**Saved data entries:**

⁂

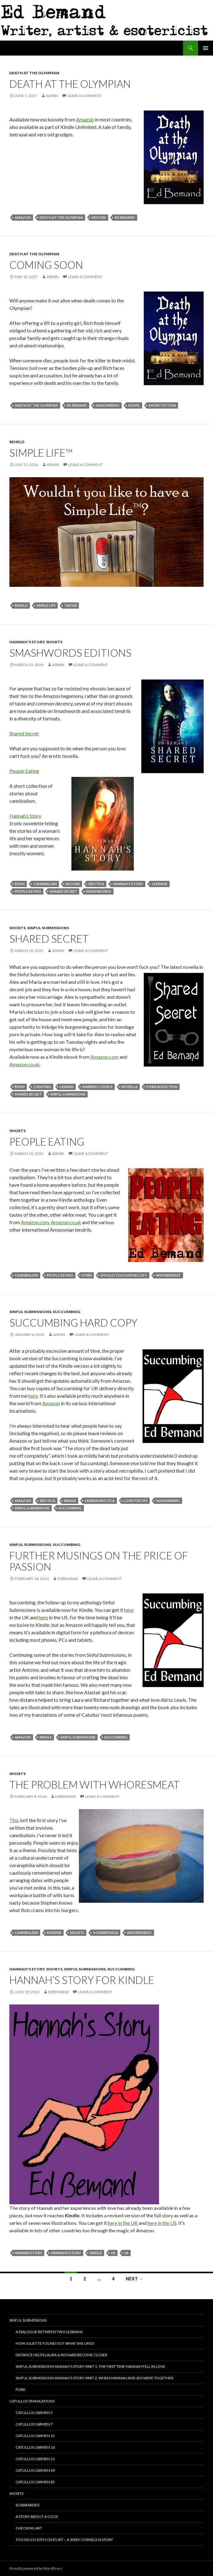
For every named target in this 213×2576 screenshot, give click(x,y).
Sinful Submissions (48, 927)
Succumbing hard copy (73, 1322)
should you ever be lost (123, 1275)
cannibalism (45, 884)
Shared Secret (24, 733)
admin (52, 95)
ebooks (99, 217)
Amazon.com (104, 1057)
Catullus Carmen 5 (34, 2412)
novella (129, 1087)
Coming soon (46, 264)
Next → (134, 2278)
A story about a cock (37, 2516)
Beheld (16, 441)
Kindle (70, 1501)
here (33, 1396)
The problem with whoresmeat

⁂

Return the records above verbatim, images excluded.

**Task response:**
For every named target in this 213×2576 screenshot, give click(x,y).
Sinful Submissions (48, 927)
Succumbing hard copy (73, 1322)
should you ever be lost (123, 1275)
cannibalism (45, 884)
Shared Secret (24, 733)
admin (52, 95)
ebooks (99, 217)
Amazon.com (104, 1057)
Catullus Carmen 5 (34, 2412)
novella (129, 1087)
Coming soon (46, 264)
Next → (134, 2278)
A story about a cock (37, 2516)
Beheld (16, 441)
Kindle (70, 1501)
here (33, 1396)
The problem with whoresmeat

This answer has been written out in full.